8.1 Introduction to Kubeflow

Kubeflow is an open-source platform for managing ML workflows on Kubernetes. It consists of:

  • Pipelines: ML workflow orchestration
  • Notebooks: Managed Jupyter notebooks
  • Katib: Hyperparameter tuning
  • KServe: Model serving
  • Training Operator: Distributed training

8.2 Kubeflow Pipelines

# kubeflow_pipeline.py
import kfp
from kfp import dsl

@dsl.component(base_image="python:3.11", packages_to_install=["pandas", "scikit-learn"])
def prepare_data(data_path: str, output_path: kfp.dsl.OutputPath(str)):
    import pandas as pd
    from sklearn.model_selection import train_test_split

    df = pd.read_parquet(data_path)
    train, test = train_test_split(df, test_size=0.2)
    train.to_parquet(f"{output_path}/train.parquet")
    test.to_parquet(f"{output_path}/test.parquet")

@dsl.component(
    base_image="python:3.11",
    packages_to_install=["scikit-learn", "mlflow", "pandas"]
)
def train_model(
    data_path: str,
    n_estimators: int,
    max_depth: int,
    model_output: kfp.dsl.OutputPath(str),
    mlflow_uri: str
):
    import mlflow
    import pandas as pd
    from sklearn.ensemble import RandomForestClassifier

    mlflow.set_tracking_uri(mlflow_uri)

    df = pd.read_parquet(f"{data_path}/train.parquet")
    X = df.drop('target', axis=1)
    y = df['target']

    with mlflow.start_run():
        model = RandomForestClassifier(
            n_estimators=n_estimators,
            max_depth=max_depth
        )
        model.fit(X, y)

        run_id = mlflow.active_run().info.run_id
        mlflow.sklearn.log_model(model, "model")

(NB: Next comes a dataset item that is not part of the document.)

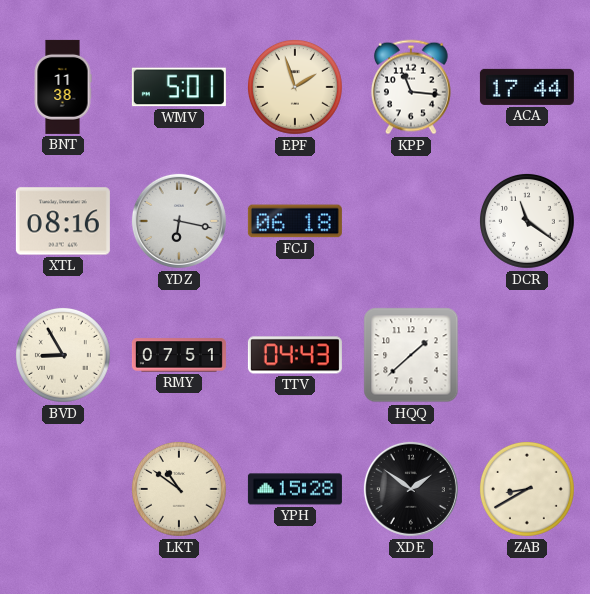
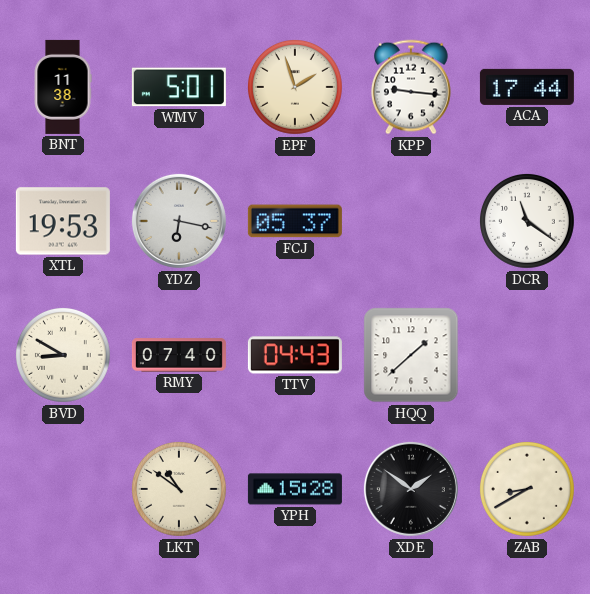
KPP: 11:16 -> 9:16
XTL: 08:16 -> 19:53
FCJ: 06:18 -> 05:37
BVD: 8:55 -> 8:50
RMY: 07:51 -> 07:40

    with open(model_output, 'w') as f:
        f.write(run_id)

@dsl.pipeline(
    name="ML Training Pipeline",
    description="End-to-end ML training pipeline"
)
def ml_pipeline(
    data_path: str = "gs://my-bucket/data/train.parquet",
    n_estimators: int = 100,
    max_depth: int = 5,
    mlflow_uri: str = "http://mlflow:5000"
):
    prepare_task = prepare_data(data_path=data_path)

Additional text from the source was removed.